What features are important in the model? / What type of algorithm is behind these predictions?

These follow up questions are fun in the case of vendors. Oftentimes vendors want to talk up their machine learning capabilities with a sort of “secret sauce” argument. They don’t want to tell you how it works or the details behind it because it’s proprietary. And it’s proprietary because it’s AMAZING. But I would argue that this need not be the case and that their hesitation is another sign of bull***t.

For example, I have a general understanding of how the original Page Rank algorithm behind Google Search works. Crawl the web and work out the number of pages that link to a given page as a sign of relevance. If those backlinks come from sites which themselves have large numbers of links, then they are worth more. In fact, Sergey Brin and Larry Page published a paper about it. This level of general explanation did not prevent Google from dominating the world of search.

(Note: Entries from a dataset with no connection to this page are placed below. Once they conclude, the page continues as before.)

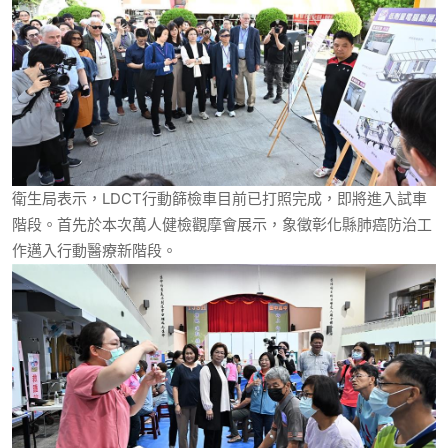
衛生局表示，LDCT行動篩檢車目前已打照完成，即將進入試車
階段。首先於本次萬人健檢觀摩會展示，象徵彰化縣肺癌防治工
作邁入行動醫療新階段。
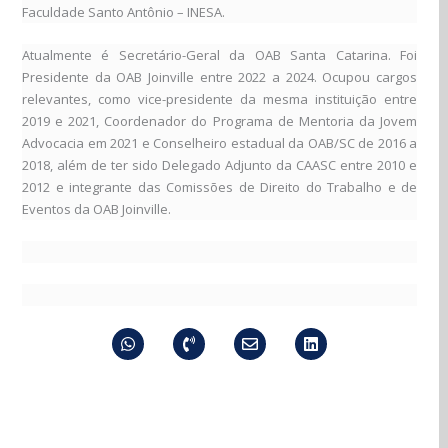
Faculdade Santo Antônio – INESA.
Atualmente é Secretário-Geral da OAB Santa Catarina. Foi
Presidente da OAB Joinville entre 2022 a 2024. Ocupou cargos
relevantes, como vice-presidente da mesma instituição entre
2019 e 2021, Coordenador do Programa de Mentoria da Jovem
Advocacia em 2021 e Conselheiro estadual da OAB/SC de 2016 a
2018, além de ter sido Delegado Adjunto da CAASC entre 2010 e
2012 e integrante das Comissões de Direito do Trabalho e de
Eventos da OAB Joinville.
Whatsapp
Phone-
Envelope
Linkedin
volume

In other words, a lack of willingness to be transparent is a strong sign of bull***t.

How do you re-examine your models?

Having poked a bit at transparency, these last questions get into issues of tractability. You want to hear about the capabilities that the producers of the model have to re-examine the work they have done. Did they build a model a few years ago and now they just keep using it? Or do they make a habit of going back and testing other potential models. Do they save off all their work so that they could easily return to the exact dataset that was used to train a specific version of the model. Are they set up to iterate or are they simply offering a one-size fits all algorithm to you?

Good smells here will be discussions about model deployment, maintenance and archiving. Streets and sewers type stuff as one of my analytics mentors likes to say. Bad smells will be high level vague assurances or -- my favorite -- simple appeals to how amazingly bright the team working on it is.If they do vaguely assure you that they are tuning things up “all the time” then you can hit them with this follow up question:

Could you go back to a specific prediction you made a year ago and reproduce the exact data set and version of the algorithm behind it?

This is a challenging question and even a team fully committed to transparency and tractability will probably hedge their answers a bit. That’s ok. The test here not just about whether they can do it, but whether they are even thinking about this sort of thing. Ideally it opens up a discussion about you they will support you, as the analytics professional responsible for deploying their model, when you get challenged about a particular prediction. It’s the type of question you need to ask now because it will likely be asked of you in the future.

As we move forward in this blog series, we’ll get into more nuanced situations. For example, reviewing the features used in the predictions to see if they are diverse and make logical sense. Or checking to see if the type of estimator (algorithm) chosen makes sense for the type of data you provided.

But if the model that you are evaluating fails the bull***t smell test outlined here, then it means that you’re not going to have the transparency and tractability necessary to pick up on those more nuanced smells. So do yourself a favor and do a test whiff from a ways away before you stick your nose any closer.